Sunday, June 3, 2018

Austin Under the Stars

Last night, Laurel and I attended a star party hosted by the Austin Astronomical Society and St. Stephen's Episcopal School. Laurel recommended it on the advice of a friend of hers from a Saturday morning kaffee klatsch for computerists. I went because I knew that there would be about 20 telescopes there, more powerful than my own, operated by people who know the sky better. Even though she is not into astronomy, we both had a good time. Laurel integrated some “Star Trek science” into her general knowledge base.

As is my routine, before the event, I referenced the current night via the US Naval Observatory site I made notes on what I wanted to see. Unfortunately, at the event, I was not able to view Markanian’s Chain (NGC 4406). However, as so often, serendipity delivered the M3 globular cluster, which I never saw before. Most of the telescopes were aligned to Jupiter and Venus. Venus was gibbous. But other than that, it does not grab the eye as does Jupiter, which most instruments were on for most of the night. In a Dobsonsian, it was bright enough to hurt.  

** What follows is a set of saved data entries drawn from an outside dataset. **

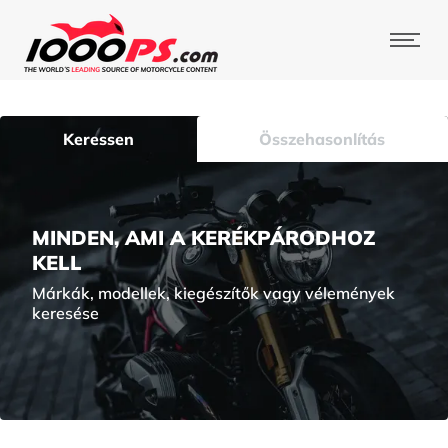
Keressen
Összehasonlítás
MINDEN, AMI A KERÉKPÁRODHOZ
KELL
Márkák, modellek, kiegészítők vagy vélemények
keresése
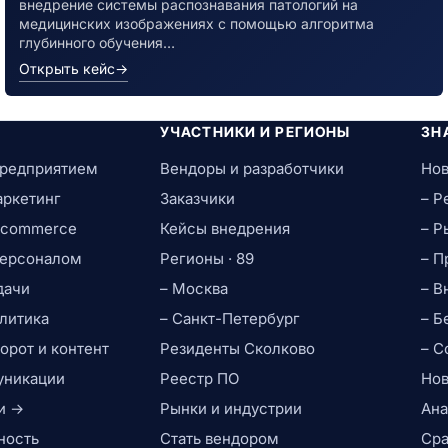
внедрение системы распознавания патологий на
медицинских изображениях с помощью алгоритма
глубинного обучения…
Открыть кейс
→
УЧАСТНИКИ И РЕГИОНЫ
ЗН
предприятием
Вендоры и разработчики
Нов
аркетинг
Заказчики
– Р
e-commerce
Кейсы внедрения
– Р
персоналом
Регионы · 89
– П
дачи
– Москва
– В
литика
– Санкт-Петербург
– Б
рот и контент
Резиденты Сколково
– С
уникации
Реестр ПО
Нов
и →
Рынки и индустрии
Ана
ность
Стать вендором
Сра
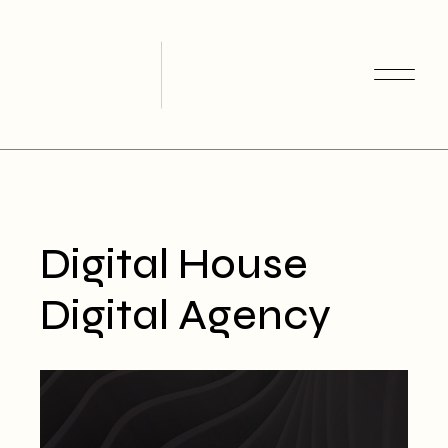
Skip
to
the
content
Digital House
Digital Agency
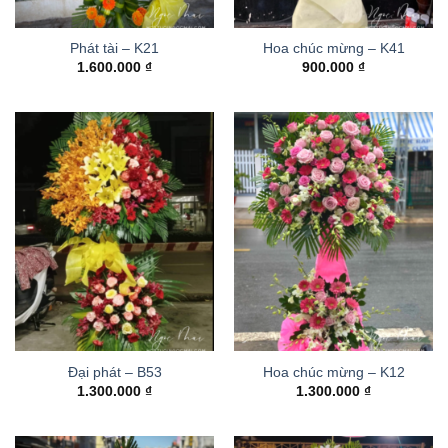
Phát tài – K21
Hoa chúc mừng – K41
1.600.000
₫
900.000
₫
Đại phát – B53
Hoa chúc mừng – K12
1.300.000
₫
1.300.000
₫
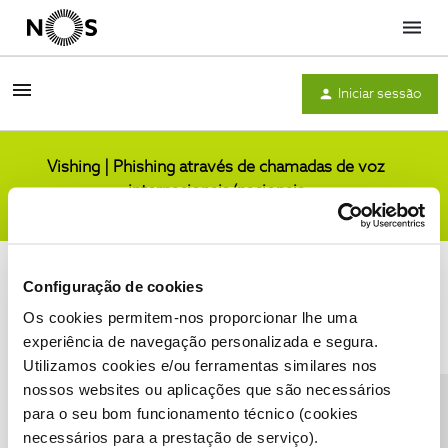
Menu
Iniciar sessão
Vishing | Phishing através de chamadas de voz
internacionais/nacionais
Comunidade
Configuração de cookies
Os cookies permitem-nos proporcionar lhe uma
experiência de navegação personalizada e segura.
Utilizamos cookies e/ou ferramentas similares nos
Condições do Fórum NOS
Accessibility statement
nossos websites ou aplicações que são necessários
para o seu bom funcionamento técnico (cookies
necessários para a prestação de serviço).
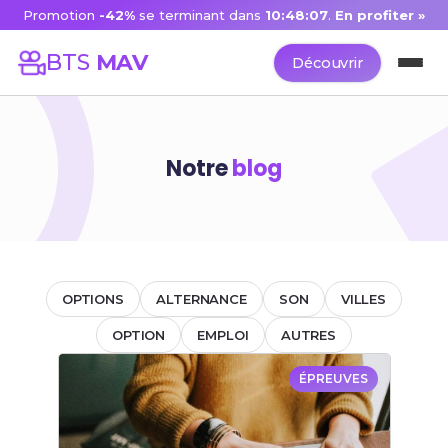
Promotion
-42%
se terminant dans
10:48:07
.
En profiter »
BTS
MAV
Découvrir
Notre
blog
OPTIONS
ALTERNANCE
SON
VILLES
OPTION
EMPLOI
AUTRES
ÉPREUVES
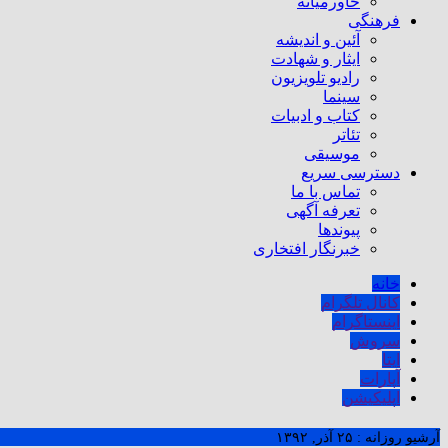
خاورمیانه
فرهنگی
آئین و اندیشه
ایثار و شهادت
رادیو تلویزیون
سینما
کتاب و ادبیات
تئاتر
موسیقی
دسترسی سریع
تماس با ما
تعرفه آگهی
پیوندها
خبرنگار افتخاری
خانه
کانال تلگرام
اینستاگرام
سروش
ایتا
آپارات
اپلیکیشن
آرشیو روزانه :
۲۵ آذر, ۱۳۹۲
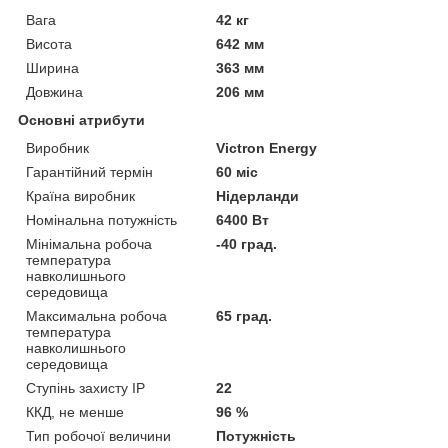
Вага
42 кг
Висота
642 мм
Ширина
363 мм
Довжина
206 мм
Основні атрибути
Виробник
Victron Energy
Гарантійний термін
60 міс
Країна виробник
Нідерланди
Номінальна потужність
6400 Вт
Мінімальна робоча
-40 град.
температура
навколишнього
середовища
Максимальна робоча
65 град.
температура
навколишнього
середовища
Ступінь захисту IP
22
ККД, не менше
96 %
Тип робочої величини
Потужність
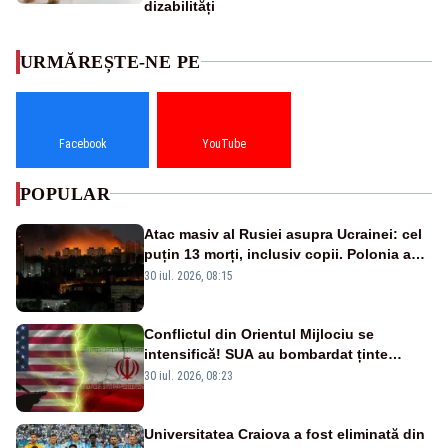
dizabilități
URMĂREȘTE-NE PE
Facebook
YouTube
POPULAR
Atac masiv al Rusiei asupra Ucrainei: cel
puțin 13 morți, inclusiv copii. Polonia a
ridicat avioanele de vânătoare
30 iul. 2026, 08:15
Conflictul din Orientul Mijlociu se
intensifică! SUA au bombardat ținte
militare din Iran
30 iul. 2026, 08:23
Universitatea Craiova a fost eliminată din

Laurel’s friend has a neat little instrument. The housing is aluminum and titanium; the optics are “folded.” This kind has been used by NASA and the CIA. “You can parachute it into the field,” he said. “Mercury and Gemini astronauts used them to look at Russia.” Even though the small aperture (about 2-1/2 inches), precludes deep sky objects, Rob knows the sky. (I bought two of his astro-photographs at an artists walk last winter.) He had all four Galileans in view. And he took out his cellphone and accessed an app to identify them. 
Pretty much as it looked to me
As with all knowledge aids since the first notched stick, phone apps and computer controls come with a cost. I saw one dad using an app to line up Leo for his daughter. But Leo is one of the three constellations of the Sumerians that actually looks like what it is: The Lion, the Scorpion, and the Bull. (The Giant is probably older, but not on the ecliptic.) On the other hand, it may just be my own perspective, but looking up the relative positions of the Galileans on your phone seemed no different than looking them up in an ephemeris. Without repetition, you can only keep so much in your head.

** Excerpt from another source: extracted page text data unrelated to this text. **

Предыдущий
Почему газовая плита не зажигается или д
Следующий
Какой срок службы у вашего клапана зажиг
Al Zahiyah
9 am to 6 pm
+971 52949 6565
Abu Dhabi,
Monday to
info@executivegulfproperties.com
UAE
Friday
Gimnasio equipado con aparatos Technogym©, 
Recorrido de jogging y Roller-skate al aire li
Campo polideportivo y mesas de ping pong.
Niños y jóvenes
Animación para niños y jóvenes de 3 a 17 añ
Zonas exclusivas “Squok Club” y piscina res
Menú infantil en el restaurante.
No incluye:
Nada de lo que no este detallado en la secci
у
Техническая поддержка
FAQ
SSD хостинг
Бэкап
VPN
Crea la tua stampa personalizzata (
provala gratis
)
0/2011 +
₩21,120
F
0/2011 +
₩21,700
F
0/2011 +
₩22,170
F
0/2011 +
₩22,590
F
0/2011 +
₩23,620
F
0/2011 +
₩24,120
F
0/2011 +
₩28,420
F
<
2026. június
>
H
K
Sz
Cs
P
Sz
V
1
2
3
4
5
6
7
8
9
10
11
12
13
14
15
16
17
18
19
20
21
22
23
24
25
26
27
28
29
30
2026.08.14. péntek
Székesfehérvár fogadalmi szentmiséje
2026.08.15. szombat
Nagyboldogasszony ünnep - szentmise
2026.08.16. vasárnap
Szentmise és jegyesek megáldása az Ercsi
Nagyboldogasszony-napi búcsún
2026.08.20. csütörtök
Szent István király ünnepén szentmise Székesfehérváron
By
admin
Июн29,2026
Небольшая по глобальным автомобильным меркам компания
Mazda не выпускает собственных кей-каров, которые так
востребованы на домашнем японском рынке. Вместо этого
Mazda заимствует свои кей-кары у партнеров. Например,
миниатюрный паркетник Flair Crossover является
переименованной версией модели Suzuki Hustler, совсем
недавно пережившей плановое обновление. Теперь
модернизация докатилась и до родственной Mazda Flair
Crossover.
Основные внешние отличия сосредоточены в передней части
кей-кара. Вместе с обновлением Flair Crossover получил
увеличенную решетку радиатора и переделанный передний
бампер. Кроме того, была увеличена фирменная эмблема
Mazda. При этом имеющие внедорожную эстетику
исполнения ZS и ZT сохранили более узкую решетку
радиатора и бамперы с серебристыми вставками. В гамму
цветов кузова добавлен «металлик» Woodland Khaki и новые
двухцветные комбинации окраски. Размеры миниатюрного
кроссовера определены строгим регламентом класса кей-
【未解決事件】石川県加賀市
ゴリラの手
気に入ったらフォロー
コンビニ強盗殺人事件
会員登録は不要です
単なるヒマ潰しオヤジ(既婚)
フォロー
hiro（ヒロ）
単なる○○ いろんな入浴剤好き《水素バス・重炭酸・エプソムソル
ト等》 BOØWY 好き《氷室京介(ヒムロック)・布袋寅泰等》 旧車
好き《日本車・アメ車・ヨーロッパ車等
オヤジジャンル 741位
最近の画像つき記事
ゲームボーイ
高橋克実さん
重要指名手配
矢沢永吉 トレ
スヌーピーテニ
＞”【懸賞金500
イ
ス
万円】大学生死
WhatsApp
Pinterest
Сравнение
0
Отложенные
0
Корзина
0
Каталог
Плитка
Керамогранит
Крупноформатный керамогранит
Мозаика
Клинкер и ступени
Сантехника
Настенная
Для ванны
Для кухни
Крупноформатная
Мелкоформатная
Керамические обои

Knowing the sky makes all the difference. I was dismayed to discover that no one could answer my questions. People with Dobsonian “light buckets” knew even less than I do. According to Space dot Com, Ceres is in Leo right now, but that echoed as arcana when I asked. Then I met Frank Mikan, the science teacher at St. Stephen’s. As far as I can tell, he knows everything. I learned a lot that will help me when I am star hopping in my backyard.  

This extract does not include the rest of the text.